Saturday 4th January: Mark’s Walk will be held in early January, once again at Lyndhurst Farm. This time we plan to walk down the Ruwa River below the dam wall. This is a very interesting habitat with rocky places, stream banks, marshes and vleis and some thick riverine bush containing unusual creepers and climbers.

Tuesday 7th January: Botanic Garden Walk.

MATABELELAND CALENDAR

Sunday 1st December: Visit to Brownlee Walker’s farm. All day visit. Meet at Girls’ College as usual – 8 for 8.30 a.m. departure.

Monday 9th December:  Study Session
Urban trails in Circular Drive area. Meeting at 5-5.15 p.m. These sessions will take place on the second Monday of every month on a regular basis.

New Year’s Social Do: Possibly at Clem Van Vliet’s or at Mabukuwene Aloe Garden.

Sunday 5th January 1997: Trip to Khamera near Khami ruins to find Erythrophysa and Adansonia digitata.

 

BOTANIC GARDEN WALK 5 December 1996

21 members assembled in the car park to hear Tom finish off last month’s subject, Hippocratea, and to start this month’s, which was Strychnos.

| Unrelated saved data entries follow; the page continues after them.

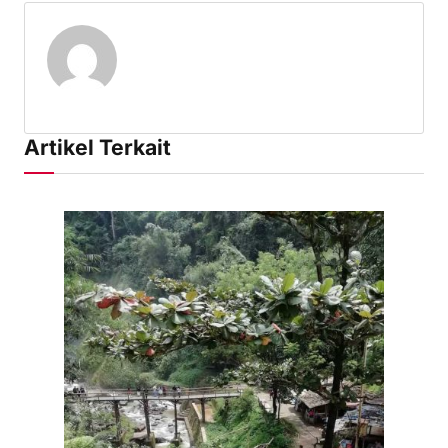
Artikel Terkait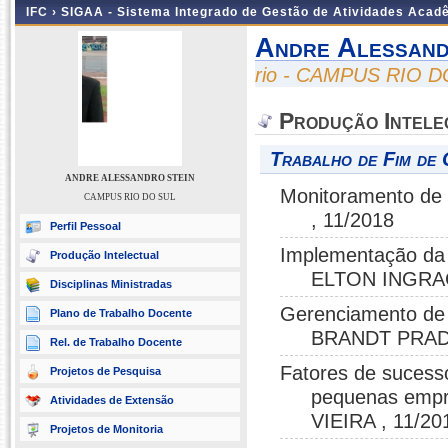
IFC ›
SIGAA - Sistema Integrado de Gestão de Atividades Acad
Andre Alessand
rio - CAMPUS RIO 
Produção Intele
Trabalho de Fim de 
ANDRE ALESSANDRO STEIN
Monitoramento de
CAMPUS RIO DO SUL
, 11/2018
Perfil Pessoal
Implementação da 
Produção Intelectual
ELTON INGRAC
Disciplinas Ministradas
Gerenciamento de
Plano de Trabalho Docente
BRANDT PRADA
Rel. de Trabalho Docente
Fatores de sucess
Projetos de Pesquisa
pequenas empr
Atividades de Extensão
VIEIRA , 11/20
Projetos de Monitoria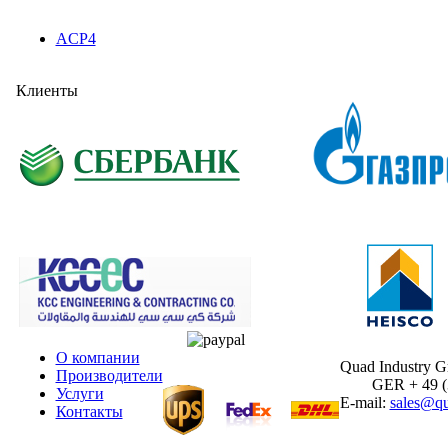
ACP4
Клиенты
О компании
Quad Industry 
Производители
GER + 49 (30
Услуги
E-mail:
sales@qu
Контакты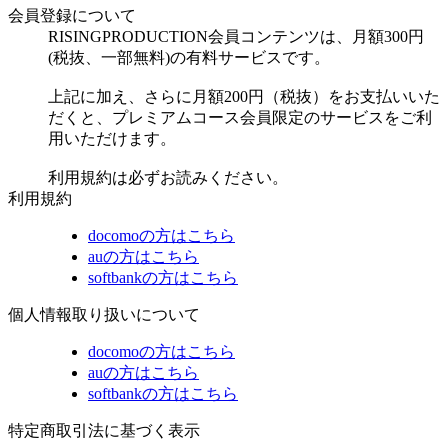
会員登録について
RISINGPRODUCTION会員コンテンツは、月額300円
(税抜、一部無料)の有料サービスです。
上記に加え、さらに月額200円（税抜）をお支払いいた
だくと、プレミアムコース会員限定のサービスをご利
用いただけます。
利用規約は必ずお読みください。
利用規約
docomoの方はこちら
auの方はこちら
softbankの方はこちら
個人情報取り扱いについて
docomoの方はこちら
auの方はこちら
softbankの方はこちら
特定商取引法に基づく表示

Firstly, Apodostigma pallens, an enormous liana, very rare in evergreen low-altitude rainforest. Tom mentioned that he had seen it along the Chisengu river in the Haroni/Rusitu confluence area and possibly also in the Burma Valley. Loeseneriella africana var. richardiana is another liana, this time with a remarkably fluted stem. This is one of the main lianas in the Chirinda Forest climbing by modified side-branches. Unlike Apodostigma and the next species, this is not confined to the Eastern Division but has been widely recorded from low altitudes.

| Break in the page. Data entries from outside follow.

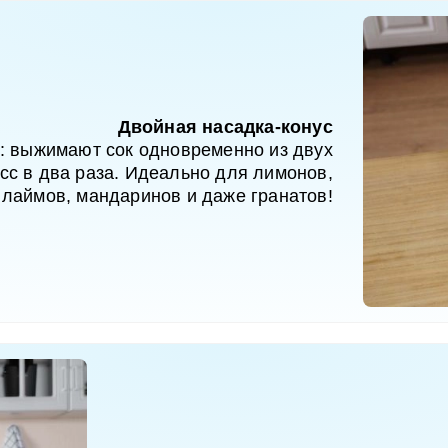
Двойная насадка-конус
: выжимают сок одновременно из двух
сс в два раза. Идеально для лимонов,
 лаймов, мандаринов и даже гранатов!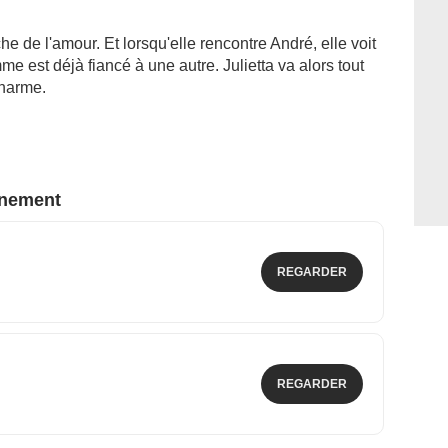
che de l'amour. Et lorsqu'elle rencontre André, elle voit
me est déjà fiancé à une autre. Julietta va alors tout
charme.
nnement
REGARDER
REGARDER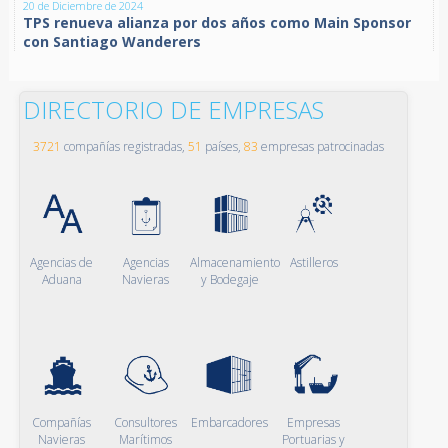
20 de Diciembre de 2024
TPS renueva alianza por dos años como Main Sponsor
con Santiago Wanderers
DIRECTORIO DE EMPRESAS
3721
compañías registradas,
51
países,
83
empresas patrocinadas
Agencias de
Agencias
Almacenamiento
Astilleros
Aduana
Navieras
y Bodegaje
Compañías
Consultores
Embarcadores
Empresas
Navieras
Marítimos
Portuarias y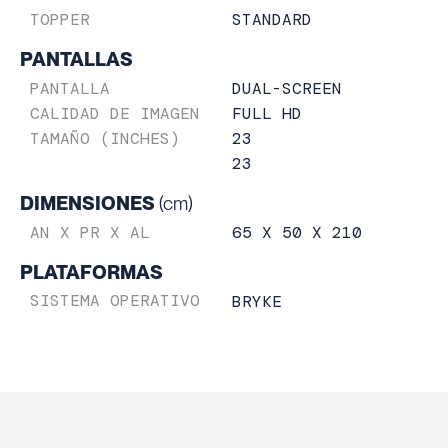
STANDARD
TOPPER
PANTALLAS
DUAL-SCREEN
PANTALLA
FULL HD
CALIDAD DE IMAGEN
23
TAMAÑO (INCHES)
23
DIMENSIONES
(cm)
65 X 50 X 210
AN X PR X AL
PLATAFORMAS
SISTEMA OPERATIVO
BRYKE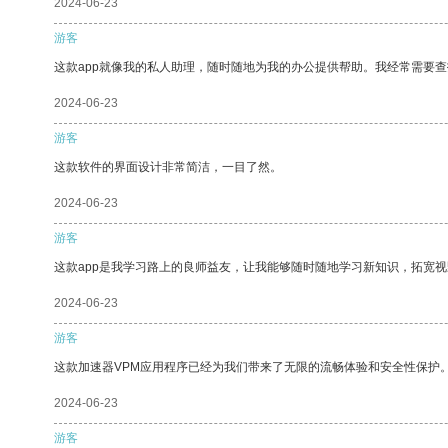
2024-06-23
游客
这款app就像我的私人助理，随时随地为我的办公提供帮助。我经常需要查
2024-06-23
游客
这款软件的界面设计非常简洁，一目了然。
2024-06-23
游客
这款app是我学习路上的良师益友，让我能够随时随地学习新知识，拓宽视
2024-06-23
游客
这款加速器VPM应用程序已经为我们带来了无限的流畅体验和安全性保护
2024-06-23
游客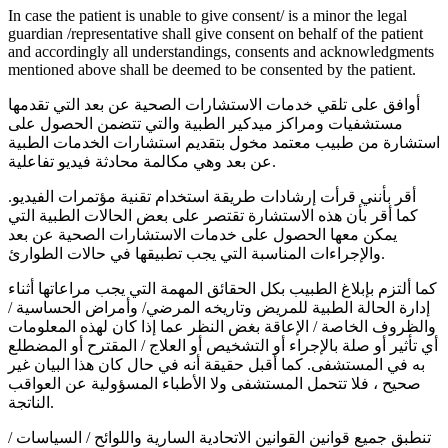
In case the patient is unable to give consent/ is a minor the legal
guardian /representative shall give consent on behalf of the patient
and accordingly all understandings, consents and acknowledgments
mentioned above shall be deemed to be consented by the patient.
أوافق على تلقي خدمات الاستشارات الصحية عن بعد التي تقدمها
مستشفيات ومراكز ميدكير الطبية والتي تتضمن الحصول على
استشارة من طبيب معتمد مخول بتقديم استشارات الخدمات الطبية
عن بعد وهي مكالمة محادثة فيديو تفاعلية.
أقر بأنني قرأت إرشادات طريقة استخدام تقنية مؤتمرات الفيديو.
كما أقر بأن هذه الاستشارة تقتصر على بعض الحالات الطبية التي
يمكن معها الحصول على خدمات الاستشارات الصحية عن بعد
والإجراءات المناسبة التي يجب تطبيقها في حالات الطوارئ.
كما ألتزم بإبلاغ الطبيب بكل الحقائق المهمة التي يجب مراعاتها أثناء
إدارة الحالة الطبية للمريض وتاريخه المرضي/ وأمراض الحساسية /
والظروف الخاصة / الإعاقة بغض النظر عما إذا كان لهذه المعلومات
أي تأثير أو صلة بالإجراء أو التشخيص أو العلاج / المقترح أو المضطلع
به في المستشفى. كما أقبل حقيقة أنه في حال كان هذا البيان غير
صحيح ، فلا تتحمل المستشفى ولا الأطباء المسؤولية عن العواقب
الناتجة.
تنطبق جميع قوانين القوانين الاتحادية السارية واللوائح / السياسات /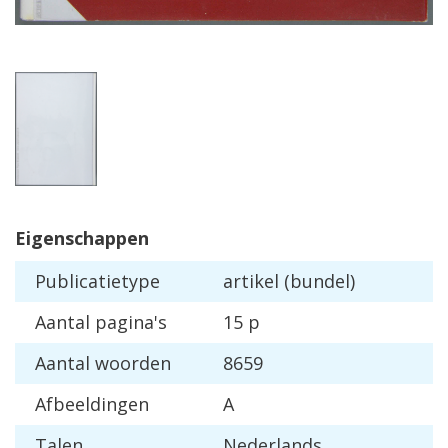
Eigenschappen
Publicatietype
artikel (bundel)
Aantal pagina's
15 p
Aantal woorden
8659
Afbeeldingen
A
Talen
Nederlands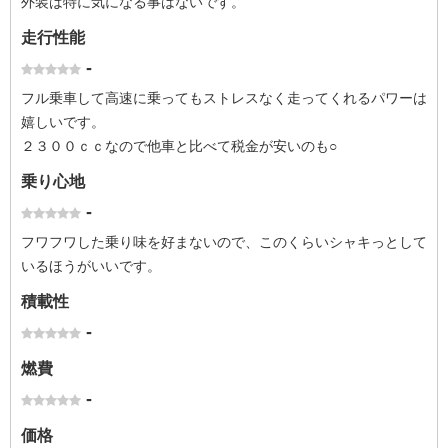
外装は特に気になる事はないです。
走行性能
-
フル乗車して高速に乗ってもストレスなく走ってくれるパワーは
嬉しいです。
２３００ｃｃなので他車と比べて税金が安いのも○
乗り心地
-
フワフワした乗り味を好まないので、このくらいシャキっとして
いるほうがいいです。
積載性
-
燃費
-
価格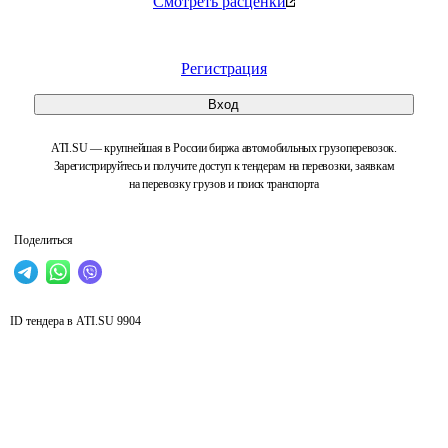
Смотреть расценки
Регистрация
Вход
ATI.SU — крупнейшая в России биржа автомобильных грузоперевозок.
Зарегистрируйтесь и получите доступ к тендерам на перевозки, заявкам
на перевозку грузов и поиск транспорта
Поделиться
ID тендера в ATI.SU
9904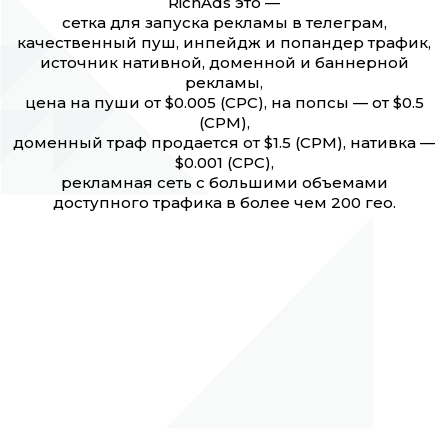
RichAds это —
сетка для запуска рекламы в телеграм,
качественный пуш, инпейдж и попандер трафик,
источник нативной, доменной и баннерной
рекламы,
цена на пуши от $0.005 (CPC), на попсы — от $0.5
(CPM),
доменный траф продается от $1.5 (CPM), нативка —
$0.001 (CPC),
рекламная сеть с большими объемами
доступного трафика в более чем 200 гео.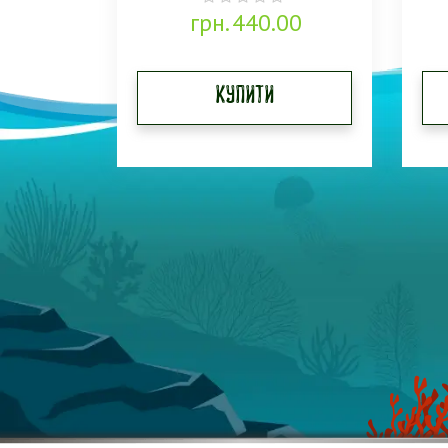
грн.
440.00
0
out
of
5
Купити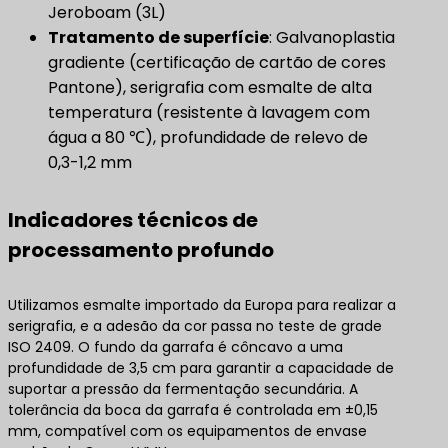
Jeroboam (3L)
Tratamento de superfície
​: Galvanoplastia
gradiente (certificação de cartão de cores
Pantone), serigrafia com esmalte de alta
temperatura (resistente à lavagem com
água a 80 ℃), profundidade de relevo de
0,3-1,2 mm
Indicadores técnicos de
processamento profundo
Utilizamos esmalte importado da Europa para realizar a
serigrafia, e a adesão da cor passa no teste de grade
ISO 2409. O fundo da garrafa é côncavo a uma
profundidade de 3,5 cm para garantir a capacidade de
suportar a pressão da fermentação secundária. A
tolerância da boca da garrafa é controlada em ±0,15
mm, compatível com os equipamentos de envase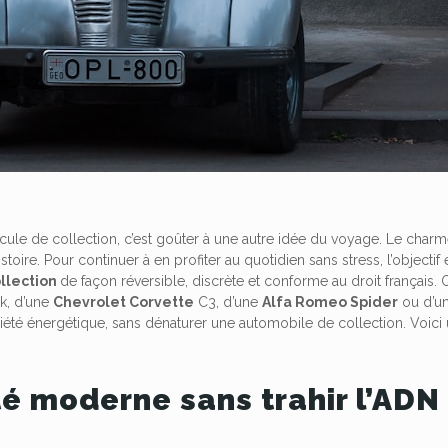
cule de collection, c’est goûter à une autre idée du voyage. Le char
istoire. Pour continuer à en profiter au quotidien sans stress, l’objectif
ollection
de façon réversible, discrète et conforme au droit français. Q
k, d’une
Chevrolet Corvette
C3, d’une
Alfa Romeo Spider
ou d’u
été énergétique, sans dénaturer une automobile de collection. Voic
té moderne sans trahir l’ADN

Simirestis goetzei is yet another liana. This has only been recorded once in Zimbabwe, by Tom, from a site in the Burma Valley, where altogether 3 new species were found in a patch of forest. It has bright orange under bark and the outer bark is shallowly peeling.

Next, on to Strychnos. All species of Strychnos are 3-veined from the base, so often the leaves look rather similar even though the life form of each species varies considerably. Strychnos angolensis is a rare species of the Eastern Districts. It is a liana in rainforest, sometimes a gigantic plant. It occurs at low altitudes in the Haroni/Rusitu areas and specifically in tributaries of the Rusitu.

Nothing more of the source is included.